Whirlpool or flameout
With many types of beer, hops are added at the whirlpool or flameout for additional flavor and aroma.
American-style Hefeweizens add more hops at whirlpool or flameout to increase the hop profile. Traditional Hefeweizens do not add hops at flameout or whirlpool so as not to increase bitterness.
Hefeweizen benefits from open fermentation if you’re able to maintain good sanitation.
Cover your container loosely with sanitized foil. If you don’t use open fermentation, remember to have plenty of headspace and use a blowoff tube.
Hefeweizen fermentation can be quite vigorous.
Fermentation temperatures for Hefeweizen can be anywhere between 60°F and 66°F.

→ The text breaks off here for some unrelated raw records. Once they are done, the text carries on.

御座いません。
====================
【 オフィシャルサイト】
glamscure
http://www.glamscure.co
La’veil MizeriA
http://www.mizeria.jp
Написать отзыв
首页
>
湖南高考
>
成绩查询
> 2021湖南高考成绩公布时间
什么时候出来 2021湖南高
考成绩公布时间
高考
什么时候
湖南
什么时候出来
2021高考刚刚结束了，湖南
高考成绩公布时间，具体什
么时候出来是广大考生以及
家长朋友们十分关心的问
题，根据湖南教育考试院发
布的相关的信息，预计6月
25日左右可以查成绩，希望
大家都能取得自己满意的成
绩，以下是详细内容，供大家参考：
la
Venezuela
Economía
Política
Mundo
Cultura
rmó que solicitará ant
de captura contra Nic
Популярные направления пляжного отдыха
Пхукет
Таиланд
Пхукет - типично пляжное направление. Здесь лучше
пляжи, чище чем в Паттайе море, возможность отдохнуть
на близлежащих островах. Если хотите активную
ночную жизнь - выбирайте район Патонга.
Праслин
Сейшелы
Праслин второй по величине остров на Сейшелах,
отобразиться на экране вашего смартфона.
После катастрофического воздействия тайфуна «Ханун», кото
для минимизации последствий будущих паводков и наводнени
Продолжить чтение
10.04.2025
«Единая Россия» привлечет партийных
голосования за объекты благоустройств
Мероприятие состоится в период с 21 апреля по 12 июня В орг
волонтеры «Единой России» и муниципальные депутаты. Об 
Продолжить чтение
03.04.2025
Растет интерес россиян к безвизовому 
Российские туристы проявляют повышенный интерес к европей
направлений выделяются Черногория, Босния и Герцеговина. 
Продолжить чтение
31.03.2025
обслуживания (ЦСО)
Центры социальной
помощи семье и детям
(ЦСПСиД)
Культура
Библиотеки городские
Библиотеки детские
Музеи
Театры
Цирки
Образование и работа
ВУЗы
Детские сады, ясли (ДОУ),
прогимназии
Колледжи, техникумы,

A relatively cool fermentation temperature around 62°F will produce the best results.
Bottling or kegging
Hefeweizen tastes best when it’s fresh.
For that reason, many homebrewers prefer to keg rather than bottle their batches. However, some brewers indicated they have had issues with the tap not handling the high level of carbonation well so you may want to take that into account.
Other brewers prefer bottling to kegging. Both for the need for less equipment and to see what characteristics or flavors develop over time after bottling.
Hefeweizen recipe and instructions
Below is an example recipe for a traditional Bavarian-style Hefeweizen from 52 Brews. Read the instructions carefully, and preview the videos for the different mash processes. Using these and the recipe below, you can create your own delicious Hefeweizen at home this week.
- 5 lbs. Great Western wheat malt (or similar)
- 5 lbs. Pilsner malt
- 2.7 AAU (Alpha Acid Unit) Hallertau hops (60 min.)
- Wyeast 3068 or White Labs WLP300 yeast
- On brew day, mill the grains and dough-in targeting a mash of around 1.5 quarts of water to 1 pound of grain.
- If you can, do a step-mash, start with a rest at 110°F for 20 minutes, and then raise the temperature to 152°F through the conversion process until it’s complete.
- If you can’t do a step-mash, do a single infusion mash at 151°F until the enzymatic conversion is complete.
- Infuse the mash with near-boiling water. Sparge slowly with 170°F water, collecting 6.5 gallons of wort to boil.
- The total wort boiling time is 90 minutes, which helps reduce S-Methyl methiomine (SMM) and results in less Dimethyl sulfide (DMS) in the finished beer.
- Add bittering hops with 60 minutes remaining in the boil.
- Chill the wort rapidly to 62°F.
- Rack the wort to the fermenter and pitch the yeast.
- Ferment at 62°F for one week or until the beer attenuates fully.
- Rack the beer to a keg and force carbonate.
- Or rack to a bottling bucket, add priming sugar, and bottle.